Write out every record below exactly as given. Leave the pictures out.

-------- Supplied data --------

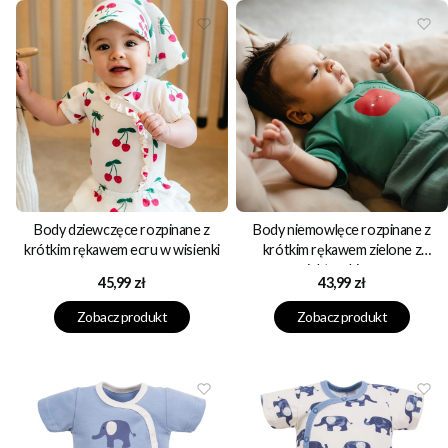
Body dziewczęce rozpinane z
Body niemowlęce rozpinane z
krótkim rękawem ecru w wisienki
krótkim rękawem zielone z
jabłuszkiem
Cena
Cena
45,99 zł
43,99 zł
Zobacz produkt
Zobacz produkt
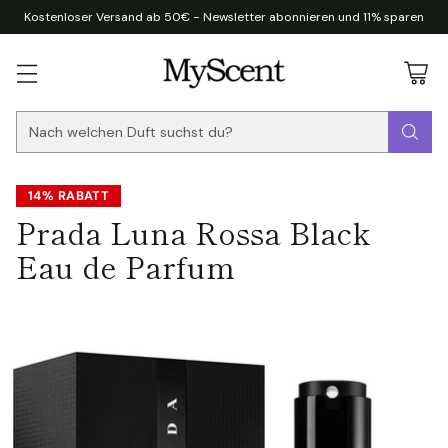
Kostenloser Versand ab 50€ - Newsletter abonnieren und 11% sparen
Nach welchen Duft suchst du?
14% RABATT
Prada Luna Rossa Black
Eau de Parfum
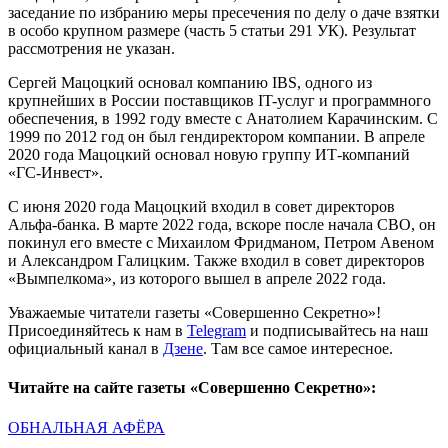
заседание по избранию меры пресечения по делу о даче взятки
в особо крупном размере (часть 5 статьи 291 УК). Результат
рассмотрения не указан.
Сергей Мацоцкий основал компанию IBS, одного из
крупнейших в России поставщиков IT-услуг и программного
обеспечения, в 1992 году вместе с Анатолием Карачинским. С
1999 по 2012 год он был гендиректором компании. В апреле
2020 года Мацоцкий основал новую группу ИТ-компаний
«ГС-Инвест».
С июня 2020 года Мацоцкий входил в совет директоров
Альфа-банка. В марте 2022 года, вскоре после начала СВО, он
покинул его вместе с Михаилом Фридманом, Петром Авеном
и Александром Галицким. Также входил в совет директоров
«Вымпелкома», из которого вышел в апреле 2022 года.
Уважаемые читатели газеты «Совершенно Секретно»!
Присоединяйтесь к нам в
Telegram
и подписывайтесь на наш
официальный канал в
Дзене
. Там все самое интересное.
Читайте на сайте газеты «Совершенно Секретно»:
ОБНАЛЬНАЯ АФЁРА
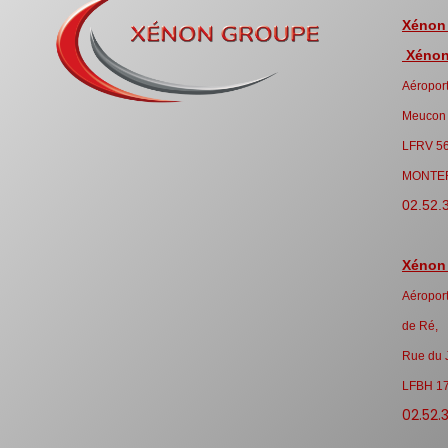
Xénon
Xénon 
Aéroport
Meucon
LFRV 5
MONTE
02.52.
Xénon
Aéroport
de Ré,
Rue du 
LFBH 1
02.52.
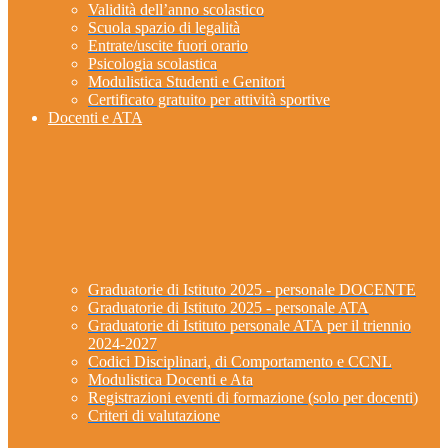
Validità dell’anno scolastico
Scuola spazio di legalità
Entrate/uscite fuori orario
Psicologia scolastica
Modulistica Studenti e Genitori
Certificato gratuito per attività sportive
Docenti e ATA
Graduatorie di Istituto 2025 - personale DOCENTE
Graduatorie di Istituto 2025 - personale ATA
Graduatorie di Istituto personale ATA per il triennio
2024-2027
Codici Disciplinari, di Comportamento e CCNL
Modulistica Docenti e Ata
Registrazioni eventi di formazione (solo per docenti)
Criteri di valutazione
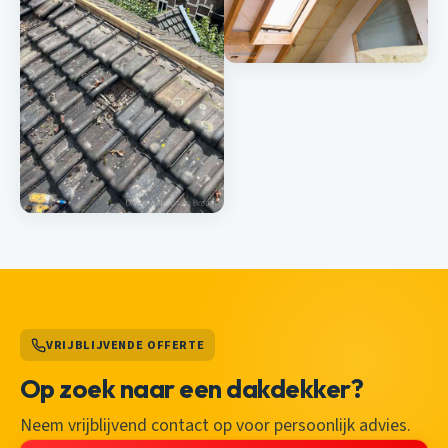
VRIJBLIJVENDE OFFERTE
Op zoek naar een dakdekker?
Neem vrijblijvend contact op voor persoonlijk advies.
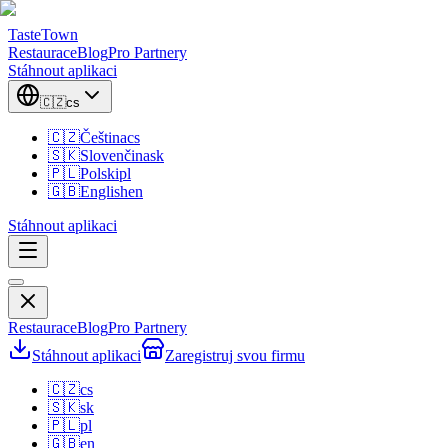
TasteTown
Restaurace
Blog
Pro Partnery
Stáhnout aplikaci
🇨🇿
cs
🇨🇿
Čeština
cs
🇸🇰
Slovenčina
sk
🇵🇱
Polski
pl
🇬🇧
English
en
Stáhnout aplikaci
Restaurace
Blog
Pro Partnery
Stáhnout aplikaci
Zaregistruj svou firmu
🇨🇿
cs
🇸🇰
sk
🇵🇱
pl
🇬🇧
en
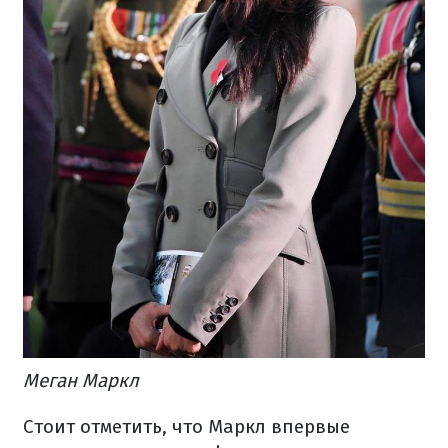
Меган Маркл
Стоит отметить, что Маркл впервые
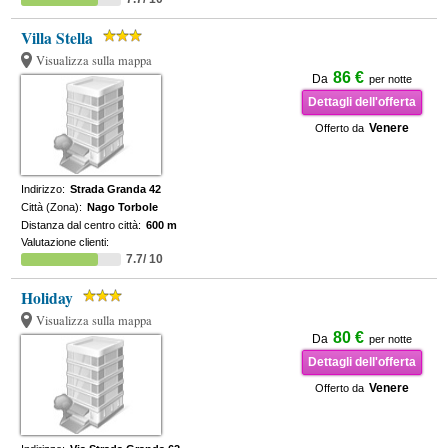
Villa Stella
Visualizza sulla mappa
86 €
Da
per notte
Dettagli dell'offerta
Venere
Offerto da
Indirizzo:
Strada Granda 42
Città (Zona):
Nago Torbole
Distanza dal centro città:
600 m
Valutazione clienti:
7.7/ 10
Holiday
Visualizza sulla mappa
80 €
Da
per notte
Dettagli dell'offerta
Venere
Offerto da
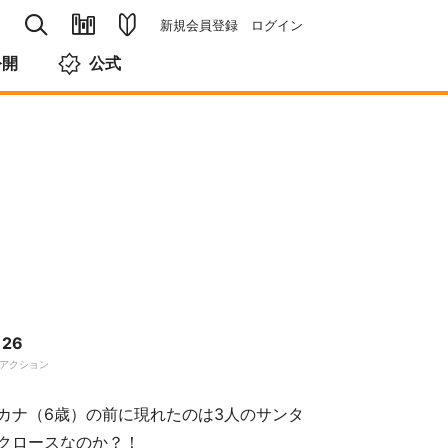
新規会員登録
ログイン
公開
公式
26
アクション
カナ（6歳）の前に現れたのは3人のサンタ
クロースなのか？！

--------

Answer space:
Body dziewczęce rozpinane z
Body niemowlęce rozpinane z
krótkim rękawem ecru w wisienki
krótkim rękawem zielone z
jabłuszkiem
Cena
Cena
45,99 zł
43,99 zł
Zobacz produkt
Zobacz produkt
Kostenloser Versand ab 50€ - Newsletter abonnieren und 11% sparen
Nach welchen Duft suchst du?
14% RABATT
Prada Luna Rossa Black
Eau de Parfum
заседание по избранию меры пресечения по делу о даче взятки
в особо крупном размере (часть 5 статьи 291 УК). Результат
рассмотрения не указан.
Сергей Мацоцкий основал компанию IBS, одного из
крупнейших в России поставщиков IT-услуг и программного
обеспечения, в 1992 году вместе с Анатолием Карачинским. С
1999 по 2012 год он был гендиректором компании. В апреле
2020 года Мацоцкий основал новую группу ИТ-компаний
«ГС-Инвест».
С июня 2020 года Мацоцкий входил в совет директоров
Альфа-банка. В марте 2022 года, вскоре после начала СВО, он
покинул его вместе с Михаилом Фридманом, Петром Авеном
и Александром Галицким. Также входил в совет директоров
«Вымпелкома», из которого вышел в апреле 2022 года.
Уважаемые читатели газеты «Совершенно Секретно»!
Присоединяйтесь к нам в
Telegram
и подписывайтесь на наш
официальный канал в
Дзене
. Там все самое интересное.
Читайте на сайте газеты «Совершенно Секретно»:
ОБНАЛЬНАЯ АФЁРА
Xénon
Xénon 
Aéroport
Meucon
LFRV 5
MONTE
02.52.
Xénon
Aéroport
de Ré,
Rue du 
LFBH 1
02.52.
Validità dell’anno scolastico
Scuola spazio di legalità
Entrate/uscite fuori orario
Psicologia scolastica
Modulistica Studenti e Genitori
Certificato gratuito per attività sportive
Docenti e ATA
Graduatorie di Istituto 2025 - personale DOCENTE
Graduatorie di Istituto 2025 - personale ATA
Graduatorie di Istituto personale ATA per il triennio
2024-2027
Codici Disciplinari, di Comportamento e CCNL
Modulistica Docenti e Ata
Registrazioni eventi di formazione (solo per docenti)
Criteri di valutazione
VRIJBLIJVENDE OFFERTE
Op zoek naar een dakdekker?
Neem vrijblijvend contact op voor persoonlijk advies.
TasteTown
Restaurace
Blog
Pro Partnery
Stáhnout aplikaci
🇨🇿
cs
🇨🇿
Čeština
cs
🇸🇰
Slovenčina
sk
🇵🇱
Polski
pl
🇬🇧
English
en
Stáhnout aplikaci
Restaurace
Blog
Pro Partnery
Stáhnout aplikaci
Zaregistruj svou firmu
🇨🇿
cs
🇸🇰
sk
🇵🇱
pl
🇬🇧
en
Меган Маркл
Стоит отметить, что Маркл впервые
Villa Stella
Visualizza sulla mappa
86 €
Da
per notte
Dettagli dell'offerta
Venere
Offerto da
Indirizzo:
Strada Granda 42
Città (Zona):
Nago Torbole
Distanza dal centro città:
600 m
Valutazione clienti:
7.7/ 10
Holiday
Visualizza sulla mappa
80 €
Da
per notte
Dettagli dell'offerta
Venere
Offerto da
新規会員登録
ログイン
公開
公式
26
アクション
カナ（6歳）の前に現れたのは3人のサンタ
クロースなのか？！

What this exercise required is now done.